WHAT THE TASK REQUIRES »
Could the lines from the one with "Sewer Service Repair" through the end of the listing be restated exactly, with nothing else included?

──────── DATASET EXTRACT

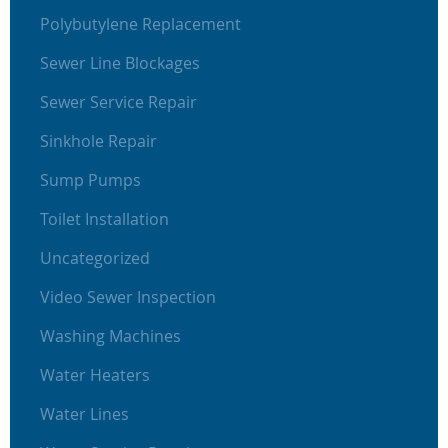
Polybutylene Replacement
Sewer Line Blockages
Sewer Service Repair
Sinkhole Repair
Sump Pumps
Toilet Installation
Uncategorized
Video Sewer Inspection
Washing Machines
Water Heaters
Water Lines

────────────────

EXERCISE RESULT »
Sewer Service Repair
Sinkhole Repair
Sump Pumps
Toilet Installation
Uncategorized
Video Sewer Inspection
Washing Machines
Water Heaters
Water Lines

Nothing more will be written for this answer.